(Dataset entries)

>>>

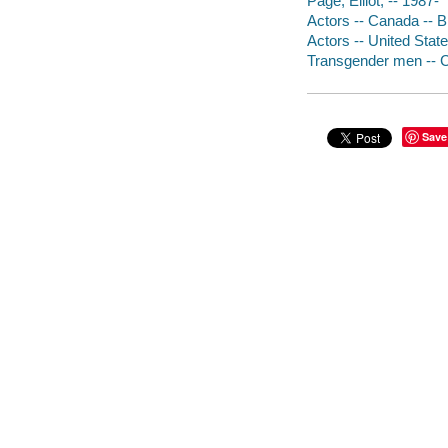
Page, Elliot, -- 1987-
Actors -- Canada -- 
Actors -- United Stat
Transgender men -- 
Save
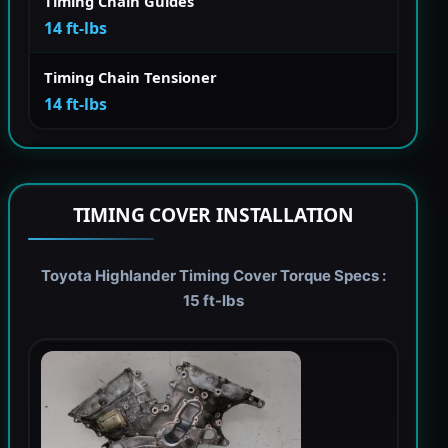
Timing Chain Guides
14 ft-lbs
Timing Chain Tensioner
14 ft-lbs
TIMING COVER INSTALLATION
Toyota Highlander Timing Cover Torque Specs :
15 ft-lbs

<<<
>>>

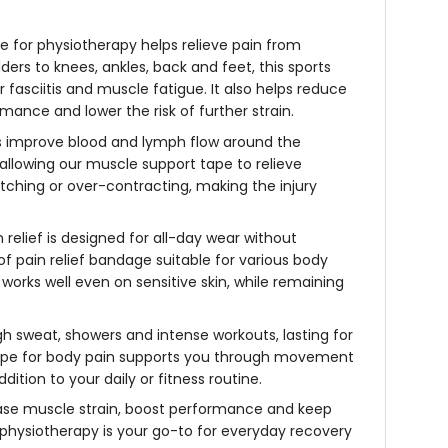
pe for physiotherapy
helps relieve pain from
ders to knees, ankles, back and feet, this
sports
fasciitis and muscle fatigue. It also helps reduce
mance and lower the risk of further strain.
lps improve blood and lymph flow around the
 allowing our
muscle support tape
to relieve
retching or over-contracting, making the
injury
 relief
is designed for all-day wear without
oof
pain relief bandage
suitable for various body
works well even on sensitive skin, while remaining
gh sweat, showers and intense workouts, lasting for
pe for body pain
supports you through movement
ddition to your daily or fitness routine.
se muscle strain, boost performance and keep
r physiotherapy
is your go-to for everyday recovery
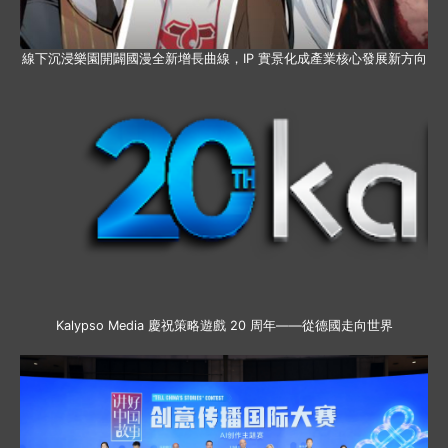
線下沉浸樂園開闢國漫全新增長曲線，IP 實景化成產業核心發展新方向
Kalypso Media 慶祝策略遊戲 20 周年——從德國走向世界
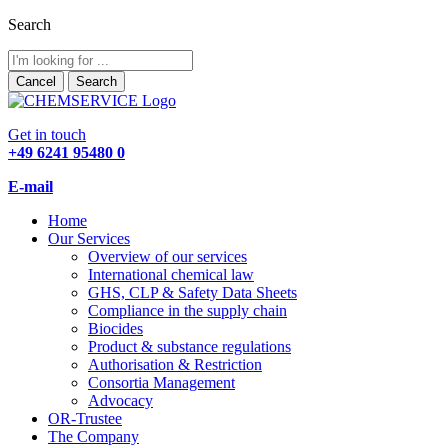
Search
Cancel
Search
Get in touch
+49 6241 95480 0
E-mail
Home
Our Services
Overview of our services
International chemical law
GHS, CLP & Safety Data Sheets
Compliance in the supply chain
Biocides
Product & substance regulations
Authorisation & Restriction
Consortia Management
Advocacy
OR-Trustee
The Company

<<<

*EXERCISE BRIEF*
When the line with "GHS, CLP & Safety Data Sheets" is reached in the data above, start copying there, and copy each line exactly until the line with "The Company" has been copied; copy nothing else.

*TASK RESPONSE*
GHS, CLP & Safety Data Sheets
Compliance in the supply chain
Biocides
Product & substance regulations
Authorisation & Restriction
Consortia Management
Advocacy
OR-Trustee
The Company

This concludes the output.